Work to complete:
The result should be every line in the data below that carries the string "Antworten".

Dataset excerpts:
+++
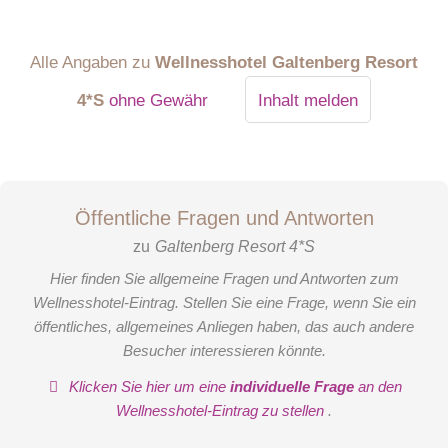
Alle Angaben zu
Wellnesshotel Galtenberg Resort
4*S
ohne Gewähr
Inhalt melden
Öffentliche Fragen und Antworten
zu
Galtenberg Resort 4*S
Hier finden Sie allgemeine Fragen und Antworten zum
Wellnesshotel-Eintrag. Stellen Sie eine Frage, wenn Sie ein
öffentliches, allgemeines Anliegen haben, das auch andere
Besucher interessieren könnte.
Klicken Sie hier um eine
individuelle Frage
an den
Wellnesshotel-Eintrag zu stellen
.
+++
Exercise solution:
Öffentliche Fragen und Antworten
Hier finden Sie allgemeine Fragen und Antworten zum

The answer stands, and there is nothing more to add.